> Items listed in a dataset:
○ ○ ○

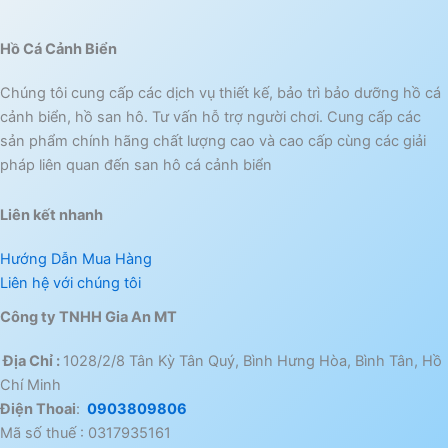
Hồ Cá Cảnh Biển
Chúng tôi cung cấp các dịch vụ thiết kế, bảo trì bảo dưỡng hồ cá
cảnh biển, hồ san hô. Tư vấn hỗ trợ người chơi. Cung cấp các
sản phẩm chính hãng chất lượng cao và cao cấp cùng các giải
pháp liên quan đến san hô cá cảnh biển
Liên kết nhanh
Hướng Dẫn Mua Hàng
Liên hệ với chúng tôi
Công ty TNHH Gia An MT
Địa Chỉ :
1028/2/8 Tân Kỳ Tân Quý, Bình Hưng Hòa, Bình Tân, Hồ
Chí Minh
Điện Thoai
:
0903809806
Mã số thuế : 0317935161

○ ○ ○

Leaving out the pictures, repeat all of the entries exactly.

Hồ Cá Cảnh Biển
Chúng tôi cung cấp các dịch vụ thiết kế, bảo trì bảo dưỡng hồ cá
cảnh biển, hồ san hô. Tư vấn hỗ trợ người chơi. Cung cấp các
sản phẩm chính hãng chất lượng cao và cao cấp cùng các giải
pháp liên quan đến san hô cá cảnh biển
Liên kết nhanh
Hướng Dẫn Mua Hàng
Liên hệ với chúng tôi
Công ty TNHH Gia An MT
Địa Chỉ :
1028/2/8 Tân Kỳ Tân Quý, Bình Hưng Hòa, Bình Tân, Hồ
Chí Minh
Điện Thoai
:
0903809806
Mã số thuế : 0317935161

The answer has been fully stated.